Solution to Case with 4 Non-homogeneous Boundary Conditions[edit]

Because $\nabla^2$ is a linear operator, any solutions to the equation $\nabla^2u=0$ can be added together and the result will also be a solution to the equation. This is the superposition principle.

Because of superposition, we can solve the case where all four boundary conditions are non-homogeneous. To illustrate how this will work, let's take the boundary conditions:

$\begin{array}{lcl} u(x,0) & = & f_1(x) \\ u(x,M) & = & f_2(x) \\ u(0,y) & = & f_3(x) \\ u(L,y) & = & f_4(x)\end{array}$

We divide this problem into 4 sub-problems, each one containing one of the non-homogeneous boundary conditions and each one subject to the Laplace equation condition, $\frac{\partial^2}{\partial x^2}(u_n)+\frac{\partial^2}{\partial y^2}(u_n)=0~.$ We get the following boundary conditions for the 4 sub-problems:

$\left \{ \begin{array}{lcl} u_1(x,0) & = & f_1(x) \\ u_1(x,M) & = & 0 \\ u_1(0,y) & = & 0 \\ u_1(L,y) & = & 0\end{array} \right .$
$\left \{ \begin{array}{lcl} u_2(x,0) & = & 0 \\ u_2(x,M) & = & f_2(x) \\ u_2(0,y) & = & 0 \\ u_2(L,y) & = & 0\end{array} \right .$
$\left \{ \begin{array}{lcl} u_3(x,0) & = & 0 \\ u_3(x,M) & = & 0 \\ u_3(0,y) & = & f_3(x) \\ u_3(L,y) & = & 0\end{array} \right .$
$\left \{ \begin{array}{lcl} u_4(x,0) & = & 0 \\ u_4(x,M) & = & 0 \\ u_4(0,y) & = & 0 \\ u_4(L,y) & = & f_4(x)\end{array} \right .$

In this case, we used all Dirichlet type boundary conditions, meaning that the boundary condition depends on the function value (e.g. $u(x,y)=f(x)$ ).

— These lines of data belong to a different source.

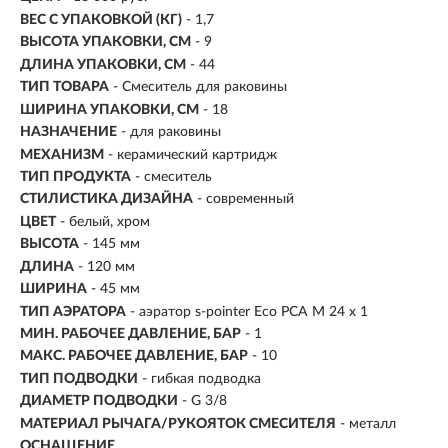
ВЕС С УПАКОВКОЙ (КГ)
- 1,7
ВЫСОТА УПАКОВКИ, СМ
- 9
ДЛИНА УПАКОВКИ, СМ
- 44
ТИП ТОВАРА
- Смеситель для раковины
ШИРИНА УПАКОВКИ, СМ
- 18
НАЗНАЧЕНИЕ
-
для раковины
МЕХАНИЗМ
-
керамический картридж
ТИП ПРОДУКТА
- смеситель
СТИЛИСТИКА ДИЗАЙНА
- современный
ЦВЕТ
- белый, хром
ВЫСОТА
- 145 мм
ДЛИНА
- 120 мм
ШИРИНА
- 45 мм
ТИП АЭРАТОРА
- аэратор s-pointer Eco PCA М 24 х 1
МИН. РАБОЧЕЕ ДАВЛЕНИЕ, БАР
- 1
МАКС. РАБОЧЕЕ ДАВЛЕНИЕ, БАР
- 10
ТИП ПОДВОДКИ
- гибкая подводка
ДИАМЕТР ПОДВОДКИ
- G 3/8
МАТЕРИАЛ РЫЧАГА/РУКОЯТОК СМЕСИТЕЛЯ
- металл
ОСНАЩЕНИЕ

If you are using any combination of Dirichlet, Neumann (e.g. $u_x(x,y)=f(x) ~.$ ), Robin (e.g. $u(x,y)+u_x(x,y)=f(x)$ ) types of boundary conditions, the types of the boundary conditions should be preserved in every sub-problem (e.g. if $u_x(L,y)=f(x)$ , then the boundary condition is $u_x(L,y)=0$ when the boundary condition is made homogeneous and $u_x(L,y)=f(x)$ when it is the non-homogeneous boundary condition in a sub-problem).

Using the superposition principle, the complete solution to the 4 non-homogeneous boundary condition case is constructed by adding up all the solutions from the 4 sub-problems. In equation form, $u(x,y)=u_1(x,y)+u_2(x,y)+u_3(x,y)+u_4(x,y)~.$ Each sub-problem can be solved using the method for the case with 1 non-homogeneous boundary condition as shown above.